A cohort, on the other hand, is a slightly more focused group of customers having the same characteristic. It’s akin to putting “similar” clients in a bucket. A typical cohort is mostly a time-sensitive grouping. For example, those customers who signed on during Christmas this year. Another differentiator can be – when customer groups are not time-dependent, they can be called segments instead of cohorts.

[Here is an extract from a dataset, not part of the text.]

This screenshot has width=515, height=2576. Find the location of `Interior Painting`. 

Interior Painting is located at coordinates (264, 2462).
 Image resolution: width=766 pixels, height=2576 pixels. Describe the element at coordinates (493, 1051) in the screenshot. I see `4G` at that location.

Other typical forms of cohorts besides time-based ones are behavior-based, and segment-based ones.
In cohort analysis, before going ahead, you need to decide 3 things: what to define the cohort by, which metric to use, and the period over which to measure.
(Express Analytics’ customer data platform Oyster offers cohort analysis where all the manual work like pulling raw customer data, and defining the cohorts are done for you.)
Here How Marketers Can Use Cohort Analysis
Before a marketing team starts to use cohort analysis, here are some basic questions it needs to ask:
- Do I want to know what’s working, and what’s failing in my marketing campaigns?
- Do I need insights to change my marketing strategy?
Then, it can embark on the cohort analysis journey by first, creating a cohort (s).
The latter could be of the below or any other:
Those who have signed up: Create a cohort with those who are first-time sign-ups and observe their subsequent actions.
Those who have re-purchased over time: Form a cohort of those clients who have repurchased over a certain period of time.
Those who have been retained: Find the customers your business acquired over a period of time, and then check how long they kept (or are) doing business with your brand.
These cohorts will allow you to understand one or more of the following:
- Just how well your business is at retaining new clients
- Whether your landing pages or sign up forms are working
- Why a specific cohort of customers stopped purchasing
- Which product categories are making people come back
- Which marketing channels are popular with your customers
Cohort analysis can be used by digital marketers to track your marketing campaign’s performance. Marketers can find out scientifically which of these are converting and which are not.
It can also be used to find out your consumer retention rate, and help you understand whether you need to put in more on retention itself.
Every stage of a customer lifecycle can be monitored to understand whether customers are being given enough attention at every step in the funnel or not?
Now, to help you understand how cohort analysis can help marketing here’s an example by our data analyst Pankaj Katkar. In this illustration, Pankaj has taken the “Online Retail Data Set” from the UCI Machine Learning Repository. This is a transaction data set containing all the transactions between 12/01/2010 and 12/09/2011 for a UK-based online retail firm. Using this data, he has done cohort analysis on the number of active users starting from a particular month. Here, we are doing cohort analysis based on the transaction done by the user in the month as it is a one-year dataset.
To download this example, fill this simple form.
In conclusion: Marketing analytics tells you what’s working and what’s not. Cohort analysis will tell you how to adjust your marketing activities, and which marketing activities your team needs to focus on. It helps you answer questions like what’s your users’ retention rate and when do users start to churn, among others.